What is being asked: Return only that part of the material below which starts with the line containing "You are a GUI" and goes on through the line containing "The image size is (1155, 2576).", restated exactly.

Data for review:
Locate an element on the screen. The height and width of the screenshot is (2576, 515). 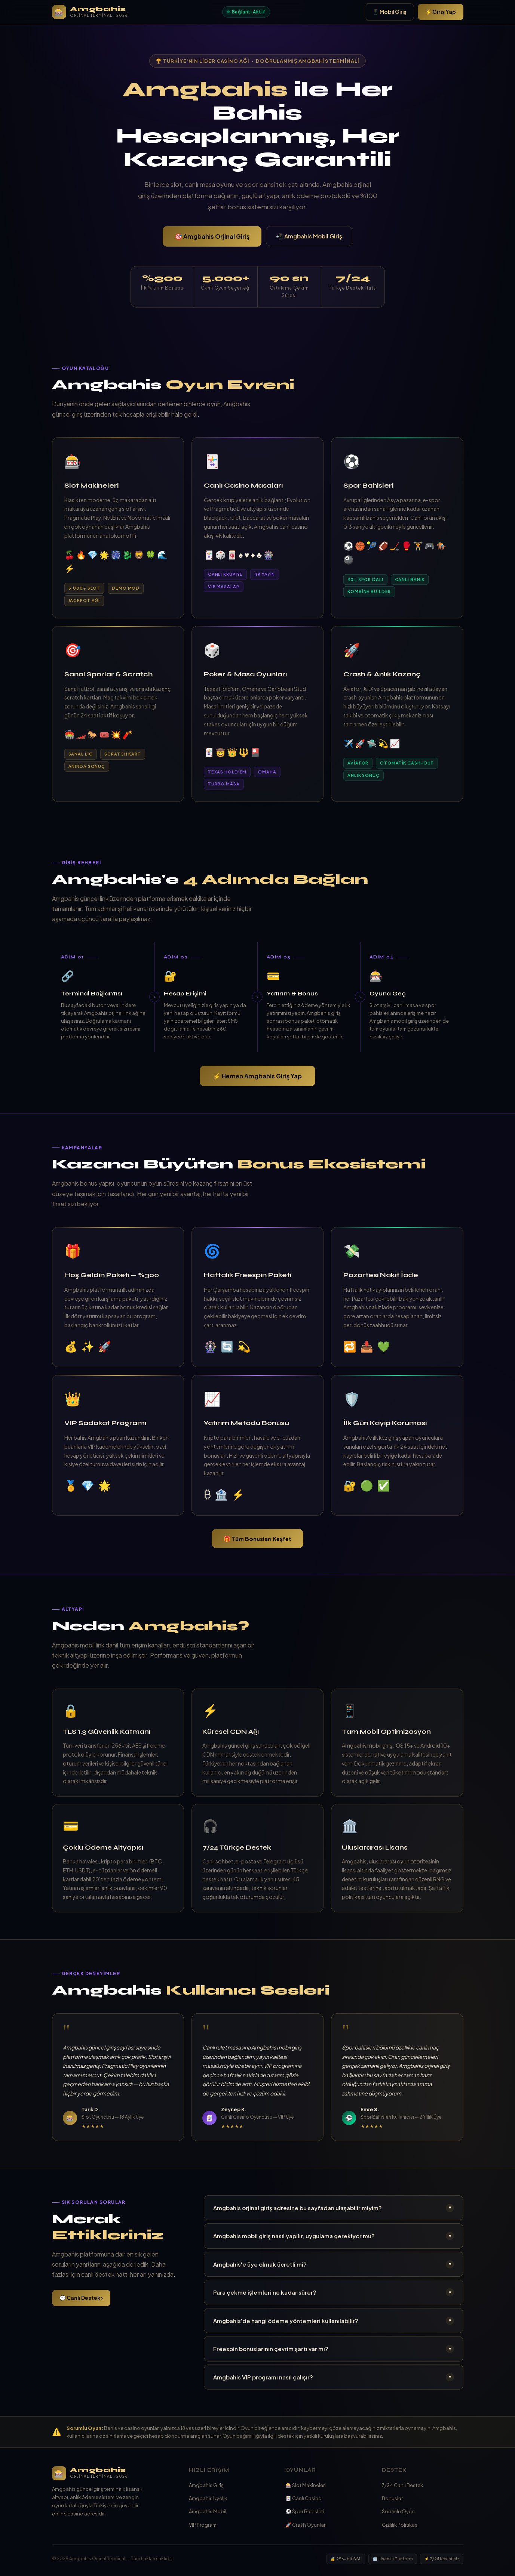
💬 Canlı Destek › is located at coordinates (81, 2297).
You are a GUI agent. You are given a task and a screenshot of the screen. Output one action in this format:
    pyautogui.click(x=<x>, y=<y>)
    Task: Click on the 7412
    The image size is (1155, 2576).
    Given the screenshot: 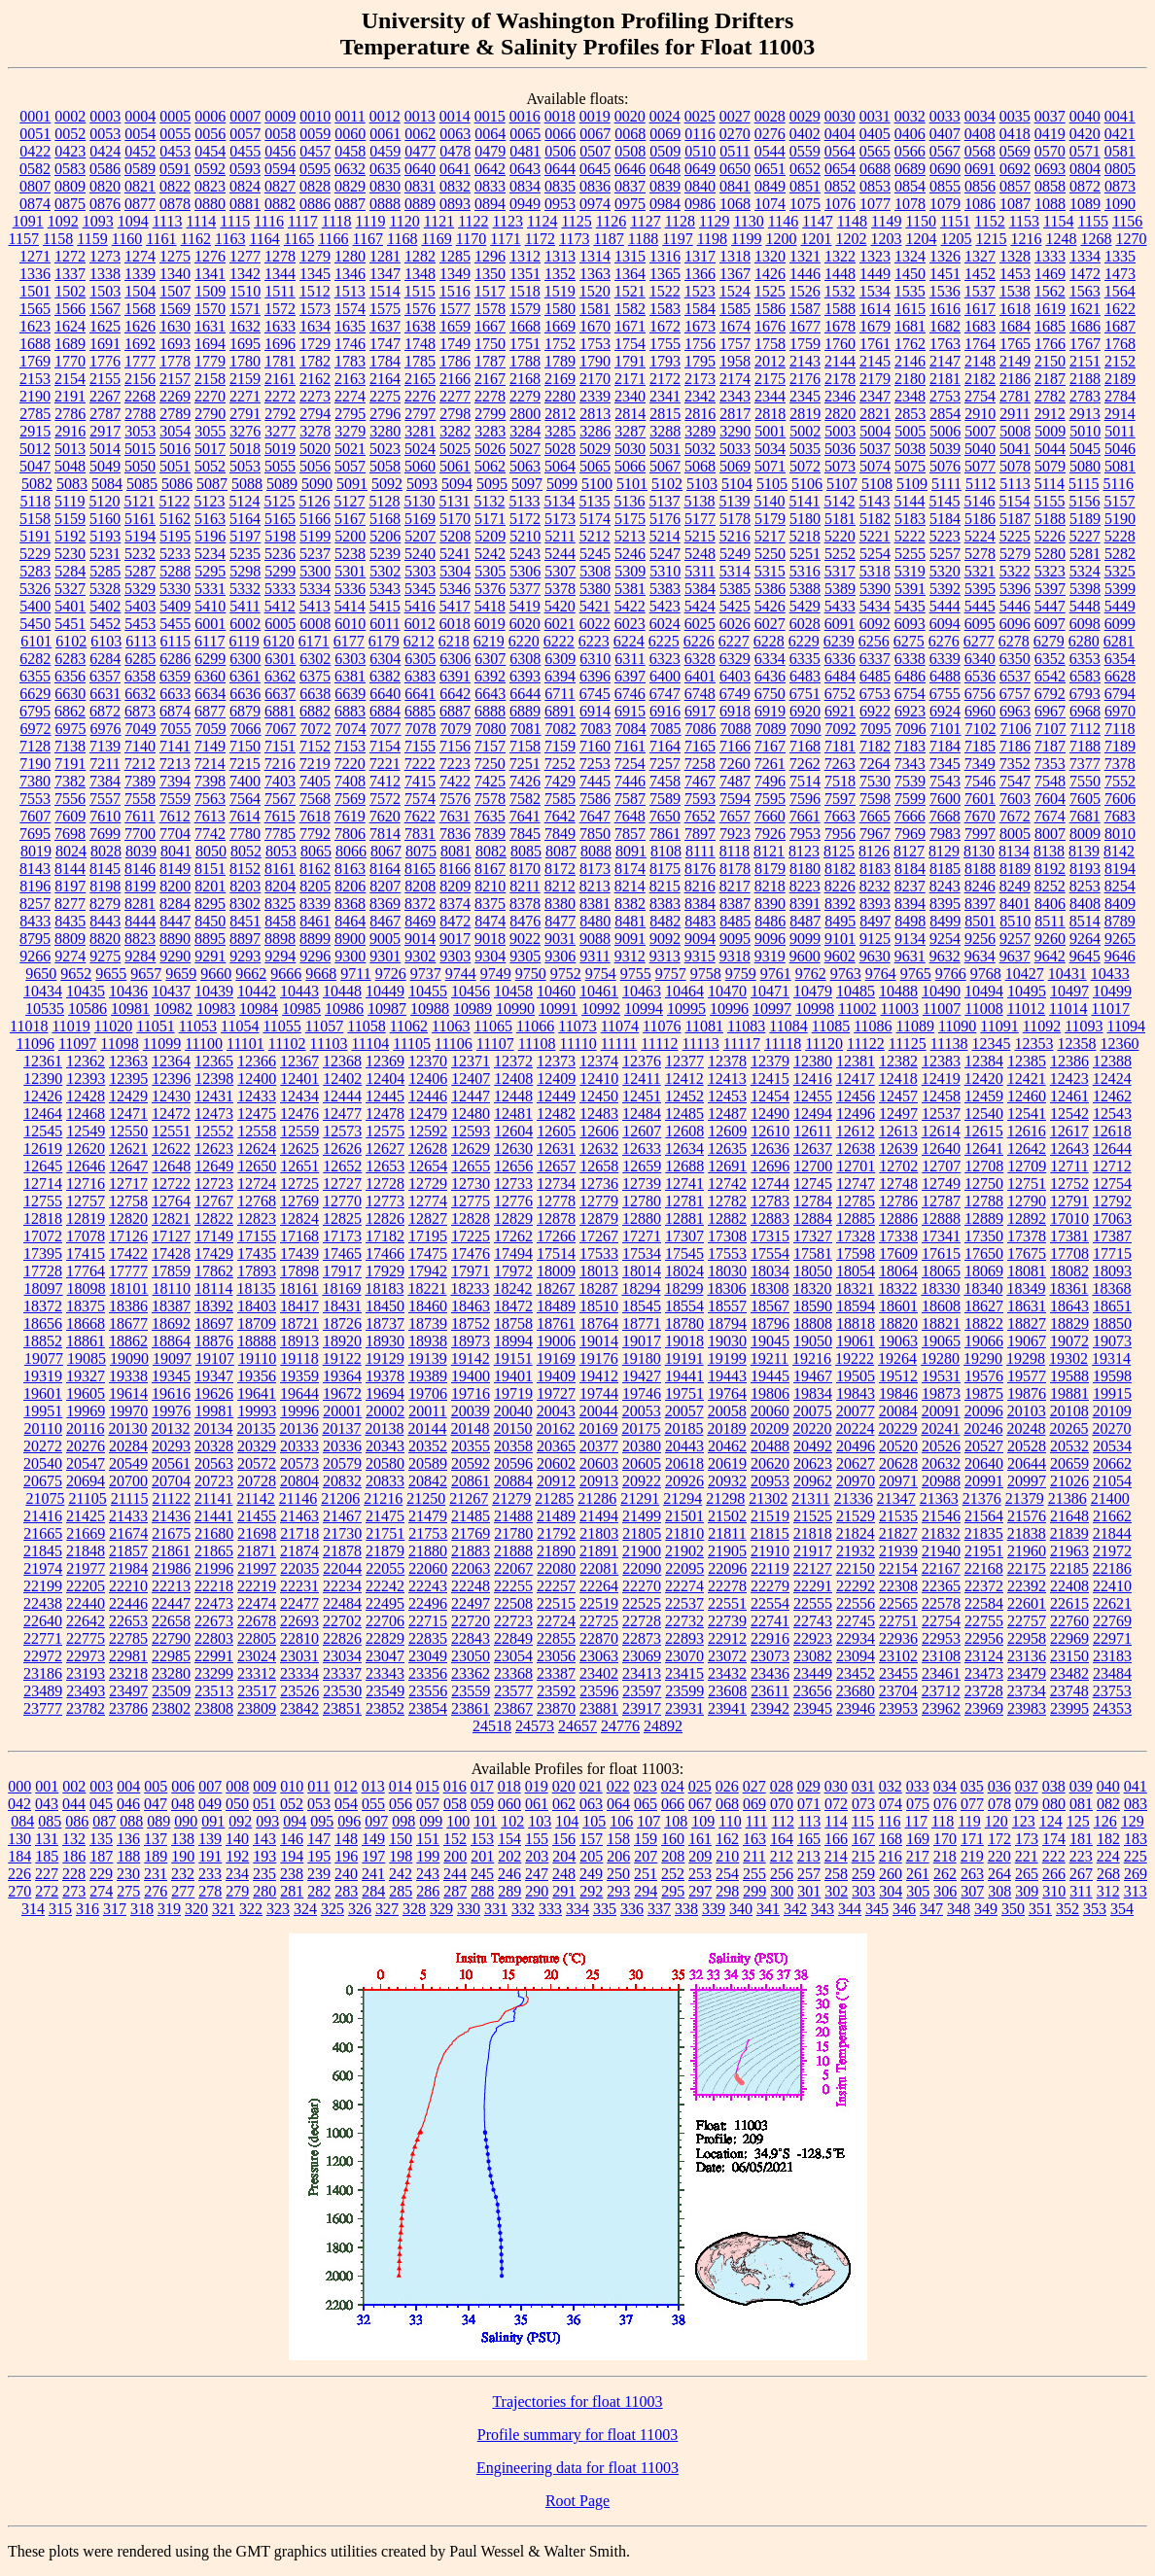 What is the action you would take?
    pyautogui.click(x=385, y=781)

Result of the exercise:
You are a GUI agent. You are given a task and a screenshot of the screen. Output one action in this format:
    pyautogui.click(x=<x>, y=<y>)
    Task: Click on the 7412
    The image size is (1155, 2576).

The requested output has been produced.